What is being asked
Give the number of lines in the data below that contain "with", and only that number.
◆ ◆ ◆ ◆ ◆ ◆ ◆
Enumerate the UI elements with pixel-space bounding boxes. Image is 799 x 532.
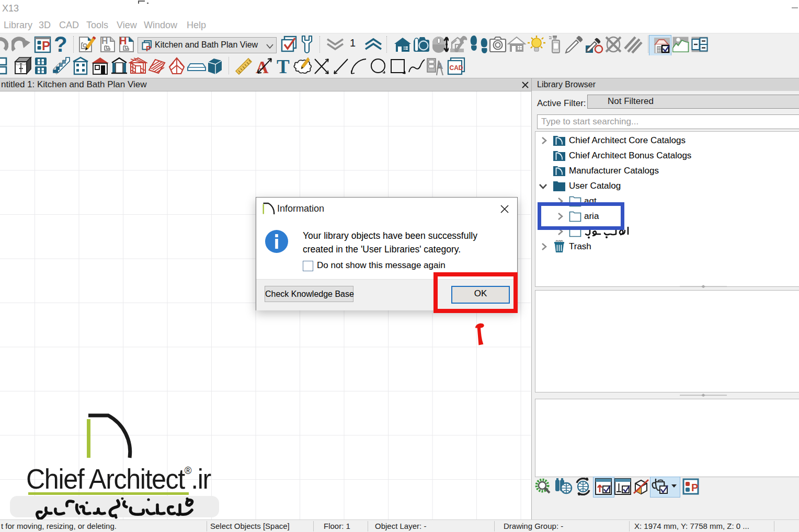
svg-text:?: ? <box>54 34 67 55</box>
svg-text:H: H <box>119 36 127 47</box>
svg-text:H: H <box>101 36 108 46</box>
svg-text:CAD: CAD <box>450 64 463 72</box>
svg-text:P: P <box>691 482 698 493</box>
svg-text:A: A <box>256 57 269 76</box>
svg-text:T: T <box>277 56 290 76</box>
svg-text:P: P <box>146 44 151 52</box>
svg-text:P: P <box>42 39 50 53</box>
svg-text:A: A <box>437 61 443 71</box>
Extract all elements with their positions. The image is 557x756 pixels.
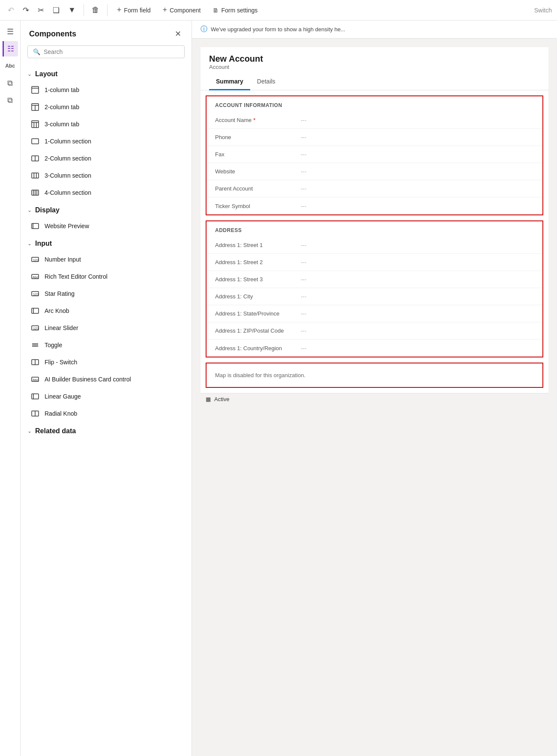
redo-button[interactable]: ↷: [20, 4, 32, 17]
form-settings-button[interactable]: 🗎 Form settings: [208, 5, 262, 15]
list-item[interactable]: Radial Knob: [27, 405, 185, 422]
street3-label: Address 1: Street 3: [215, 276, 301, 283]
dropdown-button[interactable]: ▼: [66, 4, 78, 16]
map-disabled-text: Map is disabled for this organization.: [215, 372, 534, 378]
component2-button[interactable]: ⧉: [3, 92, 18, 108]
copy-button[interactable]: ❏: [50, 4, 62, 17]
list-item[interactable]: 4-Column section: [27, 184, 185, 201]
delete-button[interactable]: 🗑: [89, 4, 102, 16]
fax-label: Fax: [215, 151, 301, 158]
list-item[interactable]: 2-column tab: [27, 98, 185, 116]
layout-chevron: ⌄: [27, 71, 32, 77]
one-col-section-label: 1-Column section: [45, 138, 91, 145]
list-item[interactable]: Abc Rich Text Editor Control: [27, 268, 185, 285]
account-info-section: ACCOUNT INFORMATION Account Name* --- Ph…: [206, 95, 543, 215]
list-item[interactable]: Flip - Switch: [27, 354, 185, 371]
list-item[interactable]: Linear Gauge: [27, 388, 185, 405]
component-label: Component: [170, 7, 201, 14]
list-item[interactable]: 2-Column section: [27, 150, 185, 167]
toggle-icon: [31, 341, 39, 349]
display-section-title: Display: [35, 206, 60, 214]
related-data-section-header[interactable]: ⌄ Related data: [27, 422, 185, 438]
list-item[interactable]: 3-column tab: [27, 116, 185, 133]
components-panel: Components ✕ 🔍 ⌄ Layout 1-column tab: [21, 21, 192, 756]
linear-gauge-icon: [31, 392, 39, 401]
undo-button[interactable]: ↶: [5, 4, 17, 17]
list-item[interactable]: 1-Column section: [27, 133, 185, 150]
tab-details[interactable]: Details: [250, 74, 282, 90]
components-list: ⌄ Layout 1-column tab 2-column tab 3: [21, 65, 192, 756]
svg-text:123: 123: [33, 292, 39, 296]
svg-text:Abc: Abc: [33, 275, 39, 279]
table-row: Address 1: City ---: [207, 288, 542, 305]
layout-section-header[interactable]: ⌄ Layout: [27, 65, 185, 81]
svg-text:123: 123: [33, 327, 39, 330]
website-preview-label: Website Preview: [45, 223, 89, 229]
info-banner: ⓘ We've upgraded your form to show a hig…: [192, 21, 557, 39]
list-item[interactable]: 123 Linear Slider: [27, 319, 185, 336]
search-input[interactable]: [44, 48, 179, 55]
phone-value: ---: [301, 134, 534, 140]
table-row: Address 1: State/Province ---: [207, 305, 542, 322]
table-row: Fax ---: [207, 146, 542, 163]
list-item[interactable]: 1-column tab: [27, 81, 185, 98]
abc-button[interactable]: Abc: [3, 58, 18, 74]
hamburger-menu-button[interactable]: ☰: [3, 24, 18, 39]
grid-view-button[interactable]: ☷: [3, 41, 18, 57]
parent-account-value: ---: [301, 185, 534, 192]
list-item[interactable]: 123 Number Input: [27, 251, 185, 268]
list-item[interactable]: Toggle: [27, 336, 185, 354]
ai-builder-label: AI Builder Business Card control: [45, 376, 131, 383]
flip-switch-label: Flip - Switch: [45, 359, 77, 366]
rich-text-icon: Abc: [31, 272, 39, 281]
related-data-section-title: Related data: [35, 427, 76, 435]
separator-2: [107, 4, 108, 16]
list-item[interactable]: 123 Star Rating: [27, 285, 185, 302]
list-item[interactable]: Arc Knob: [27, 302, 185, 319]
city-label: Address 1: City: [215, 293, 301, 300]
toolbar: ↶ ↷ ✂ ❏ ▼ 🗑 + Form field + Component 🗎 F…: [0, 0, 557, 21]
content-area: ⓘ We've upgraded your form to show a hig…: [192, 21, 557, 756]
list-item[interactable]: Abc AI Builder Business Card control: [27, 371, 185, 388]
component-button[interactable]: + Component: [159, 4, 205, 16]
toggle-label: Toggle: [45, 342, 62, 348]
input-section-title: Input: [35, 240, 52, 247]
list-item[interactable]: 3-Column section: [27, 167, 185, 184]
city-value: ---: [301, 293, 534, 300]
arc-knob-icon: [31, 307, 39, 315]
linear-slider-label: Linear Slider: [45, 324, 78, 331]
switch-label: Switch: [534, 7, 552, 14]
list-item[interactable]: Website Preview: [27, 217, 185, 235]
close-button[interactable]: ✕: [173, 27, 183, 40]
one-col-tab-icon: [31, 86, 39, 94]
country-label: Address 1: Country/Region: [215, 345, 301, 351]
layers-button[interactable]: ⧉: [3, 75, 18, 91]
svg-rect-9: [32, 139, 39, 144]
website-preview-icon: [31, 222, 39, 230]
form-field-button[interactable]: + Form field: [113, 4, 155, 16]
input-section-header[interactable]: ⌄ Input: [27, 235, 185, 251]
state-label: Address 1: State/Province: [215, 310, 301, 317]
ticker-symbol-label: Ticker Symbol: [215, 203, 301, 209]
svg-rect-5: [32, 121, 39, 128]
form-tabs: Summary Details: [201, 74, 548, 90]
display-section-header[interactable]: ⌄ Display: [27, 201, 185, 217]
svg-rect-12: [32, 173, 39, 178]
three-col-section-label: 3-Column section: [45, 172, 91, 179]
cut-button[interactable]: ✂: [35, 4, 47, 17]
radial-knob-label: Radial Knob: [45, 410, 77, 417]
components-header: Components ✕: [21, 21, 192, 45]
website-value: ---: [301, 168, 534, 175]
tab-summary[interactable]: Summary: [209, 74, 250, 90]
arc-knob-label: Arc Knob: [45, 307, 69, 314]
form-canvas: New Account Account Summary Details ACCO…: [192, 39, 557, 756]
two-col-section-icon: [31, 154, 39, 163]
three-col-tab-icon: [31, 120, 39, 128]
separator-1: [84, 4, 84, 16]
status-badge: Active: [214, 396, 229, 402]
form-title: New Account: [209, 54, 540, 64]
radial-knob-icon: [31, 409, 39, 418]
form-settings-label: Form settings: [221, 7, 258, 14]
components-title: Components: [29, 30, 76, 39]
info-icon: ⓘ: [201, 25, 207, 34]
◆ ◆ ◆ ◆ ◆ ◆ ◆
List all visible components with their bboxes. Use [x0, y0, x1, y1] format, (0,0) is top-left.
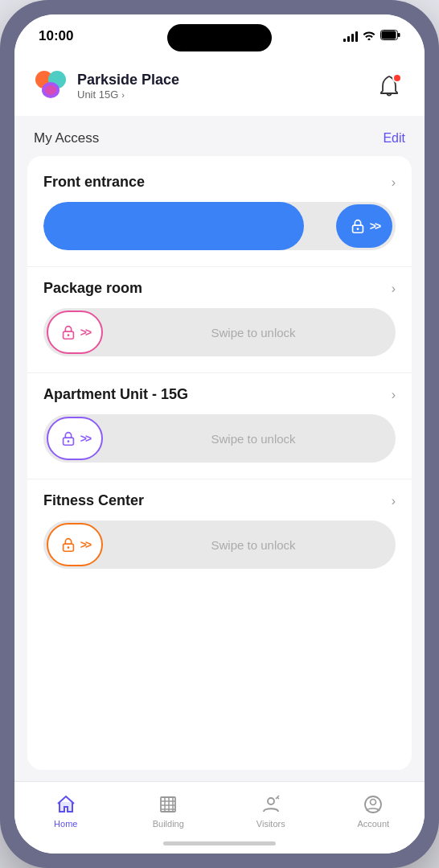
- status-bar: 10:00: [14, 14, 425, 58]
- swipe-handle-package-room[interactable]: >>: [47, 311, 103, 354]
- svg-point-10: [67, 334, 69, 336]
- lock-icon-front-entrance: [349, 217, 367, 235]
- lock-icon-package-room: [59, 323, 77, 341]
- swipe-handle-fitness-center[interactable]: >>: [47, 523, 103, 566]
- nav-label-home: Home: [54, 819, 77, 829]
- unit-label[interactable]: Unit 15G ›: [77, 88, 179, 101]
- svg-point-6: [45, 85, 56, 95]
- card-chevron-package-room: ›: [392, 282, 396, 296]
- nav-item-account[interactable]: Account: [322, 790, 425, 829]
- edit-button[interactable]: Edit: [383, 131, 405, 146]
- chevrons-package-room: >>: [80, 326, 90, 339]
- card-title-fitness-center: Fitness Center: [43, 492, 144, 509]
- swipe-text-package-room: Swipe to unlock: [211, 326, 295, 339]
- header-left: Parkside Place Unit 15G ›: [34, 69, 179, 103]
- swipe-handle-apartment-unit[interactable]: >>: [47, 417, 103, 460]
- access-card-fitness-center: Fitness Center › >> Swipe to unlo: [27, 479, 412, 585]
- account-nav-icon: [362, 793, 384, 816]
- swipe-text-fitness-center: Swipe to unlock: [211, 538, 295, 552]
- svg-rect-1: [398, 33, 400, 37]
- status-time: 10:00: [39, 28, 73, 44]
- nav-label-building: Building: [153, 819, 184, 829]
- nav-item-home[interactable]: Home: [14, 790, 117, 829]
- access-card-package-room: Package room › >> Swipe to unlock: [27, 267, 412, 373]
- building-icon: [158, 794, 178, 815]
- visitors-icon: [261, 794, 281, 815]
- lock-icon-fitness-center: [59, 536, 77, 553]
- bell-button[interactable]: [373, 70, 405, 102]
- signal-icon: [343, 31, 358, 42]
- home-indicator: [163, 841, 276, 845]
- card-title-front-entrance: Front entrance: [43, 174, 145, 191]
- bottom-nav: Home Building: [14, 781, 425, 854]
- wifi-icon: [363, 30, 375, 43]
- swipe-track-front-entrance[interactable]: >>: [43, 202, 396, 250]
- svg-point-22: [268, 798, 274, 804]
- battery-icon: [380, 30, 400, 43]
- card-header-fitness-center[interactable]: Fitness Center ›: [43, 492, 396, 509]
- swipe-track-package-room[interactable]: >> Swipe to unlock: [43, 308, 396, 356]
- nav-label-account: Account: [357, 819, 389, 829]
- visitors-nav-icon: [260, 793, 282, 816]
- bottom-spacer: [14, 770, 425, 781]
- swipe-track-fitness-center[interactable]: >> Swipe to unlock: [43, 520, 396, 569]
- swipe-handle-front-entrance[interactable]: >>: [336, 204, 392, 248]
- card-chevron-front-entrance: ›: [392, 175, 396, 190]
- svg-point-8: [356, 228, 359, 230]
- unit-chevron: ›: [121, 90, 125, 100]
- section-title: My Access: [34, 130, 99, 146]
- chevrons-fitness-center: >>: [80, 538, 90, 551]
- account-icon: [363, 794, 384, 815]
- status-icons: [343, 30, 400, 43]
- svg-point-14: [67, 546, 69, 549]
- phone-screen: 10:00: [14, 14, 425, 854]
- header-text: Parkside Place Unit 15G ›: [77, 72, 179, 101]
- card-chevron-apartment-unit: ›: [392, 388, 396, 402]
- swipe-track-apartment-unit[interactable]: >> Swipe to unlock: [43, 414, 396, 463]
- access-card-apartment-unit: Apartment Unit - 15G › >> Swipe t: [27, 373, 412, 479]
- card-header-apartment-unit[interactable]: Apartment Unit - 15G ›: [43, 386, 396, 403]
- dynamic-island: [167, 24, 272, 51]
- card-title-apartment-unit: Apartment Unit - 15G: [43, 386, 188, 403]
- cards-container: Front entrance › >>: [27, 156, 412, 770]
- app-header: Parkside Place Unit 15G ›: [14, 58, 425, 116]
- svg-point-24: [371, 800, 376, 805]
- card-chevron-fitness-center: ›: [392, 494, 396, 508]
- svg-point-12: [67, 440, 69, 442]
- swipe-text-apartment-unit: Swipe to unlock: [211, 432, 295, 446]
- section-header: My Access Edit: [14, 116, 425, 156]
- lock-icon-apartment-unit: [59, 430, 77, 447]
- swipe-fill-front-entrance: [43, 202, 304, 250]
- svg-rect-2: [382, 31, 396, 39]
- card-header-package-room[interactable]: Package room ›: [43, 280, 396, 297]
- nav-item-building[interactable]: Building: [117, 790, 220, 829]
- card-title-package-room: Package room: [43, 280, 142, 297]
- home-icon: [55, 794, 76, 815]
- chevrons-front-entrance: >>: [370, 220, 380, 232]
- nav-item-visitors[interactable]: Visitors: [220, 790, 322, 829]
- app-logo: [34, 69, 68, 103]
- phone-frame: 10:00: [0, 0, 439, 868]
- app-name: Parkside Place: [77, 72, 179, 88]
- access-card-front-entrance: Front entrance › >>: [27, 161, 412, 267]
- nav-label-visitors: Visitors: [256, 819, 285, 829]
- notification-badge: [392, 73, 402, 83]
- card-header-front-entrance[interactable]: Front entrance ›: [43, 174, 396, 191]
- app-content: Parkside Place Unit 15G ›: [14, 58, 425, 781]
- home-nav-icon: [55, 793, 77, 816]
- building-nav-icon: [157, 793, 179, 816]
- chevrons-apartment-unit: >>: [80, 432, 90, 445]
◆ ◆ ◆ ◆ ◆ ◆ ◆
Problem solution
3